Statistics · 14 min read · Updated 2026-05-11

Inference for a Difference in Two Proportions — AP Statistics

AP Statistics · AP Statistics CED Unit 6 · 14 min read

1. Core Concepts and Sampling Distribution ★★☆☆☆ ⏱ 3 min

Inference for a difference in two proportions is a set of statistical methods used to compare the proportion of successes (a binary outcome) between two independent populations or two experimental treatment groups. The core goal is to use data from two independent samples to make claims about the true difference between the two population proportions.

The sampling distribution of $\hat{p}_1 - \hat{p}_2$ has the following key properties:

\mu_{\hat{p}_1 - \hat{p}_2} = p_1 - p_2

\sigma_{\hat{p}_1 - \hat{p}_2} = \sqrt{\frac{p_1(1-p_1)}{n_1} + \frac{p_2(1-p_2)}{n_2}}

When conditions are met, the sampling distribution is approximately Normal, which allows us to use z-based inference for the difference.

2. Conditions for Valid Inference ★★☆☆☆ ⏱ 4 min

All valid inference requires four core conditions, with a variation for the normality check based on the type of inference:

**Random**: Both groups come from independent random samples or a randomized controlled experiment, ensuring unbiased estimates.
**10% Condition**: When sampling without replacement from a finite population, each sample size must be no more than 10% of its population to ensure within-group independence. Not required for randomized experiments.
**Independent Groups**: The two groups are independent of each other (no matching or paired data).
**Large Counts (Normality)**: For confidence intervals: all four observed counts $n_1\hat{p}_1, n_1(1-\hat{p}_1), n_2\hat{p}_2, n_2(1-\hat{p}_2) \geq 10$. For $H_0: p_1=p_2$ hypothesis tests: pooled counts $(n_1 + n_2)\hat{p}_{pooled}$ and $(n_1 + n_2)(1-\hat{p}_{pooled}) \geq 10$.

📐 Worked Example

A community organizer wants to compare voter turnout between two neighborhoods (population 1800 and 2500). They take an SRS of 120 voters from Neighborhood 1 and 180 from Neighborhood 2, finding 78 and 99 voters voted respectively. Check all conditions for a confidence interval for the difference in turnout.

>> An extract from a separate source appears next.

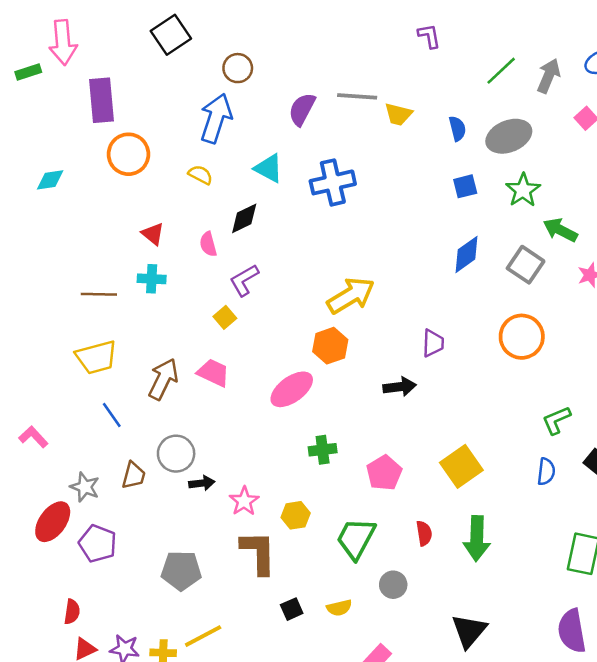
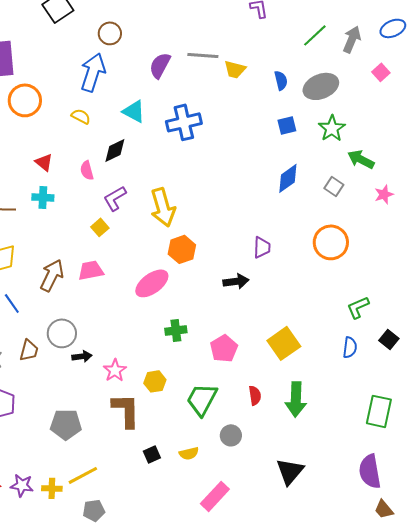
gray square: (526, 265) -> (334, 186), size x0.7
yellow arrow: (351, 296) -> (163, 207), moved, turned 105
pink trapezoid: (213, 373) -> (91, 270), turned -36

1. **Random Condition**: The problem states both are independent simple random samples, so this condition is satisfied.
2. **10% Condition**: $n_1 = 120 < 0.1(1800) = 180$, and $n_2 = 180 < 0.1(2500) = 250$, so the 10% condition is satisfied.
3. **Independent Groups**: Samples from the two neighborhoods are independent, so this condition is met.
4. **Large Counts (Confidence Interval)**: All observed counts: 78, 42, 99, 81 are all ≥ 10, so normality is satisfied.
All conditions for inference are met.

Exam tip: Always write out each condition explicitly when asked; AP graders award a point for each correctly checked condition, never skip any.

3. Confidence Intervals for $p_1 - p_2$ ★★★☆☆ ⏱ 4 min

A confidence interval for a difference in two proportions gives a range of plausible values for the true difference $p_1 - p_2$. We never pool sample proportions for confidence intervals, because we do not assume $p_1 = p_2$ when estimating the difference. We always use unpooled standard error.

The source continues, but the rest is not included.